(CN) - Fresh Express salads cannot keep a $12 million award from its insurers to compensate for lost business caused by a 2006 E. coli outbreak, a California appeals court ruled, ironically because the produce company did not unleash the virus.
Bagged spinach vanished from grocery store shelves all over United States after the Food and Drug Administration issued a no-consumption advisory after one person died amid 50 reports cases of life-threatening E. coli virus in September 2006.
After two weeks, the FDA announced that Fresh Express was not a source of the outbreak.
After Beazley Syndicate denied an insurance claim Fresh Express submitted, the produce company took Beazley to court and won a $12 million award.

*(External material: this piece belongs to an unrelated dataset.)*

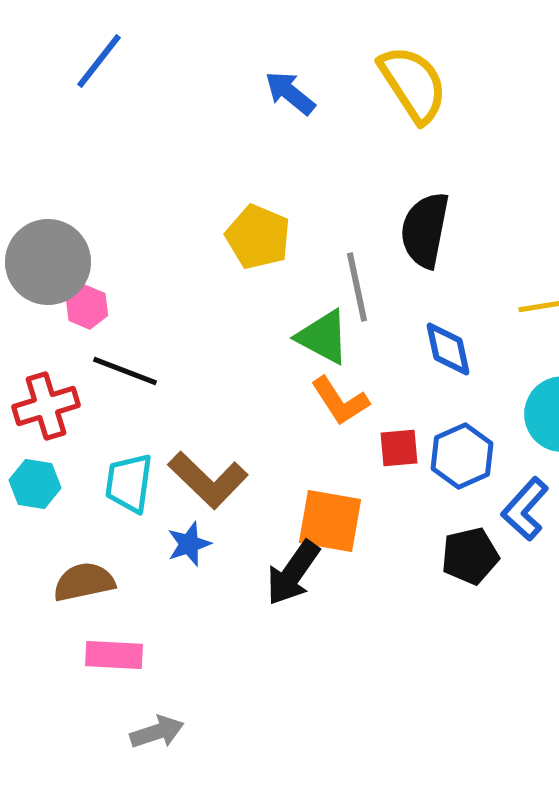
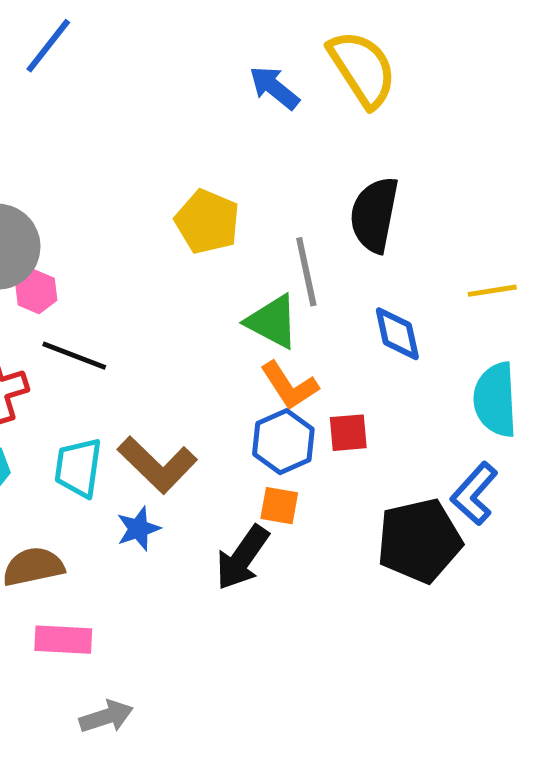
blue arrow: (290, 93) -> (274, 88), moved
blue hexagon: (462, 456) -> (283, 442), moved
orange square: (330, 521) -> (279, 506), size x0.6
black pentagon: (470, 556) -> (419, 541), size x1.5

A Monterey County judge ruled that the E.coli outbreak was an insured event that triggered Beazley's liability under the policy.
On appeal, Beazley argued that its policy covered an accidental contamination of Fresh Express' product, which did not happen. It claimed the E. coli outbreak was not covered under the insurance policy.
The San Jose-based Sixth Appellate District agreed Tuesday.
"Only three insured events are covered by the policy, and the only insured event at issue here is accidental contamination," Justice Nathan Mihara wrote for the court.
"The policy also explicitly excludes from recoverable losses any expenses incurred by Fresh Express or any loss of gross profit for any reason other than as a direct result of an insured event," the 29-page decision states. "Hence, the only recoverable losses are those which are the direct result of an error by Fresh Express."